Nigeria’s Minister of Finance and Coordinating Minister of the Economy, Mr Wale Edun, says that a forensic audit of the Nigerian National Petroleum Company Limited (NNPCL) is ongoing, as part of efforts to scrutinise oil revenue deductions and boost remittances into the Federation Account.
“It is an ongoing forensic audit of NNPC as mandated by the Federation Account Allocation Committee meeting.
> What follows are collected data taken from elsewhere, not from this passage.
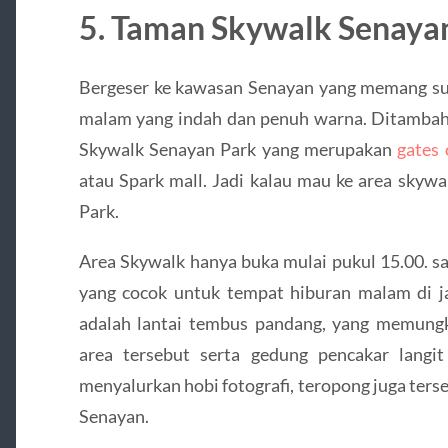
5. Taman Skywalk Senaya
Bergeser ke kawasan Senayan yang memang sud
malam yang indah dan penuh warna. Ditambah
Skywalk Senayan Park yang merupakan
gates
atau Spark mall. Jadi kalau mau ke area skyw
Park.
Area Skywalk hanya buka mulai pukul 15.00. sa
yang cocok untuk tempat hiburan malam di ja
adalah lantai tembus pandang, yang memungk
area tersebut serta gedung pencakar langit 
menyalurkan hobi fotografi, teropong juga ters
Senayan.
That is ongoing,” Edun told a news conference on Friday in Abuja.
Speaking on recent developments in the Nigerian economy, Edun explained that the audit is running alongside the implementation of a new presidential executive order directing that certain oil and gas revenues be paid directly into the Federation Account.
According to him, the review is examining deductions and charges that reduce what eventually accrues to the Nigerian federal government, states and local governments.
He said that the Federal Executive Council had earlier mandated a subcommittee to scrutinise “the deductions from the Federation Account, and in particular, the costs of collection of some of the deductions that were going on and the amounts that were being charged for actually doing that task.”
“It’s within that context of looking at what should come into the Federation Account and what was going elsewhere that we have now been directed by Mr President, as owner of the executive order, to immediately flow these three elements – management fee, frontier fund, and the gas flare penalty – directly to the Federation Account,” Edun added.
He stressed that the directive does not override any ongoing legislative or institutional processes.
“It does not prejudice anything else that is ongoing, whether at the National Assembly or the legislature or any other action that is looking at this all-important area of the Federation Account, the accuracy, the transparency, and the accountability of the funds that are going to flow into it,” he said.
According to the minister, a committee comprising federal and state representatives has been constituted to ensure efficient implementation of the directive and is scheduled to meet next week.
Edun indicated that the combined effect of the executive order and the forensic audit would clarify the long-debated issue of alleged remittance backlogs.
Linking the development to broader fiscal reforms, the minister said Nigeria must intensify domestic resource mobilisation in the face of elevated global interest rates and limited fiscal space.
“Within that context, there is a need to focus on domestic resource mobilisation, rather than debt financing that is not self-paid,” he said, warning that heavy debt service obligations crowd out spending on health, education and infrastructure.
He disclosed that revenue-earning agencies have been directed to migrate to a unified digital platform.
“All revenue-earning agencies should be on the same technical platform. An investment has been made in technology. We have advisors. We have a consortium. And the revenue agencies are given that platform on which to collect funds. Everybody will see how much somebody is meant to pay, how much he has paid, and how much he owes,” local media reports quoted Edun as saying.